EXERCISE AIM: Return the following from the records below: each line, word for word, starting with the line that contains "des vêtements en" and going on through the line that contains "buffs, écharpes. Smartwool", with nothing outside that range.

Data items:
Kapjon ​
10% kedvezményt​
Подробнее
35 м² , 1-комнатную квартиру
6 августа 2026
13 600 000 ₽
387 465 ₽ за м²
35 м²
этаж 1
==
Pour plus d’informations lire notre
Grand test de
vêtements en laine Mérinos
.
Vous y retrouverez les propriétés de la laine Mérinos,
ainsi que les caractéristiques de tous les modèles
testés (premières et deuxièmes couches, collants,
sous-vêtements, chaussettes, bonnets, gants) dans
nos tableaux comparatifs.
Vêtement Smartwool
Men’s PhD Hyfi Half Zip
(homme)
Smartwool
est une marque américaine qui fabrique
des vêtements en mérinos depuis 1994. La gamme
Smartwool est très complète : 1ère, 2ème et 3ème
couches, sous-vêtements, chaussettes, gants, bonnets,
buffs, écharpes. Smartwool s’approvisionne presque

SOLUTION:
des vêtements en mérinos depuis 1994. La gamme
Smartwool est très complète : 1ère, 2ème et 3ème
couches, sous-vêtements, chaussettes, gants, bonnets,
buffs, écharpes. Smartwool s’approvisionne presque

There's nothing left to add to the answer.